Go through the material below, noting each line where the string "management" appears, and give only the total.

*** Begin section ***

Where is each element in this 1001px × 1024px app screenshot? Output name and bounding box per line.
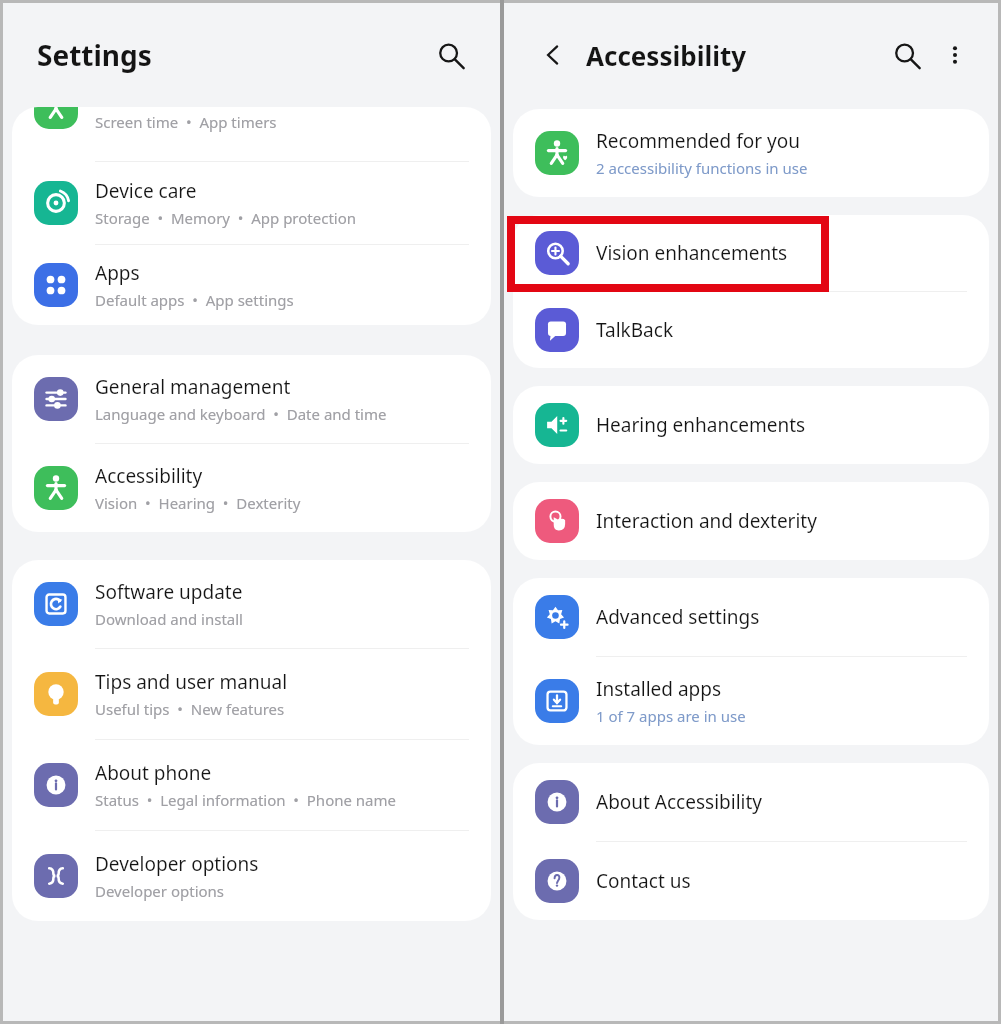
staticText: About Accessibility <box>596 789 763 815</box>
staticText: About phone <box>95 760 212 786</box>
button[interactable]: Tips and user manual <box>12 649 491 739</box>
staticText: Software update <box>95 579 243 605</box>
button[interactable]: Advanced settings <box>513 578 989 656</box>
staticText: Contact us <box>596 868 691 894</box>
staticText: Vision enhancements <box>596 240 788 266</box>
button[interactable]: Developer options <box>12 831 491 921</box>
button[interactable]: Apps <box>12 245 491 325</box>
button[interactable]: More options <box>936 36 974 74</box>
button[interactable]: Installed apps <box>513 657 989 745</box>
staticText: Developer options <box>95 851 259 877</box>
staticText: Hearing enhancements <box>596 412 806 438</box>
button[interactable]: Device care <box>12 162 491 244</box>
button[interactable]: TalkBack <box>513 292 989 368</box>
button[interactable]: General management <box>12 355 491 443</box>
staticText: 1 of 7 apps are in use <box>596 706 746 726</box>
button[interactable]: Software update <box>12 560 491 648</box>
button[interactable]: About phone <box>12 740 491 830</box>
staticText: Tips and user manual <box>95 669 288 695</box>
staticText: Status • Legal information • Phone name <box>95 790 397 810</box>
staticText: Vision • Hearing • Dexterity <box>95 493 301 513</box>
button[interactable]: Back <box>534 36 572 74</box>
staticText: 2 accessibility functions in use <box>596 158 808 178</box>
button[interactable]: Hearing enhancements <box>513 386 989 464</box>
staticText: Settings <box>37 36 152 74</box>
staticText: Apps <box>95 260 140 286</box>
staticText: TalkBack <box>596 317 674 343</box>
staticText: Screen time • App timers <box>95 112 277 132</box>
staticText: Developer options <box>95 881 225 901</box>
button[interactable]: Search <box>886 35 926 75</box>
staticText: Storage • Memory • App protection <box>95 208 357 228</box>
staticText: Useful tips • New features <box>95 699 285 719</box>
staticText: Advanced settings <box>596 604 760 630</box>
staticText: Accessibility <box>95 463 203 489</box>
staticText: Download and install <box>95 609 243 629</box>
staticText: Default apps • App settings <box>95 290 294 310</box>
staticText: Accessibility <box>586 38 747 73</box>
button[interactable]: Vision enhancements <box>513 215 989 291</box>
button[interactable]: Recommended for you <box>513 109 989 197</box>
staticText: Recommended for you <box>596 128 800 154</box>
button[interactable]: Search <box>430 35 470 75</box>
button[interactable]: Accessibility <box>12 444 491 532</box>
staticText: Language and keyboard • Date and time <box>95 404 387 424</box>
button[interactable]: Contact us <box>513 842 989 920</box>
button[interactable]: Interaction and dexterity <box>513 482 989 560</box>
button[interactable]: controls <box>12 107 491 161</box>
staticText: General management <box>95 374 291 400</box>
staticText: Interaction and dexterity <box>596 508 817 534</box>
button[interactable]: About Accessibility <box>513 763 989 841</box>
staticText: Device care <box>95 178 197 204</box>
staticText: Installed apps <box>596 676 722 702</box>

*** End section ***

* _Solution to this exercise_: 2